Step-by-step explanation:
To solve the expression (3.8 x 2^-5 x 9^0)^-2 * (2^-2/3^3)^4, we must follow the order of operations and apply the rules of exponents methodically. First, we simplify within the parentheses, noting that any number raised to the power of 0 is 1, so 9^0 becomes 1. Next, we can simplify the expression by using the properties of exponents, specifically that when we raise a power to a power we multiply the exponents, and when we divide powers with the same base we subtract the exponents. For example, in (2^-2/3^3)^4, the exponents -2 and 3 are both raised to the power of 4, so we multiply them to get 2^-8 and 3^12 respectively. The expression outside the parentheses starts with a negative exponent, which means we take the reciprocal of the base and change the sign of the exponent.

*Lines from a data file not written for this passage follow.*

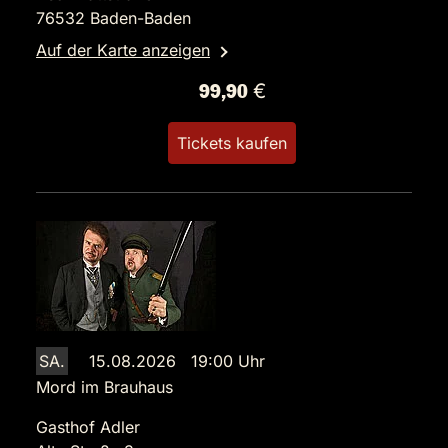
76532 Baden-Baden
Auf der Karte anzeigen
99,90 €
Tickets kaufen
SA.
15.08.2026 19:00 Uhr
Mord im Brauhaus
Gasthof Adler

Simplifying every step, we obtain the final expression in proper form.
When dealing with scientific notation, it's important to understand that in multiplication, we add the exponents of powers of 10, whereas in division, we subtract the exponents. This simplifies the process considerably and allows for calculations without converting all the numbers from scientific notation to standard form. An example of this would be evaluating expressions that involve multiplication or division of numbers in scientific notation. Furthermore, when converting a non-standard scientific notation number to standard form, the exponent n must be adjusted accordingly to maintain the same value.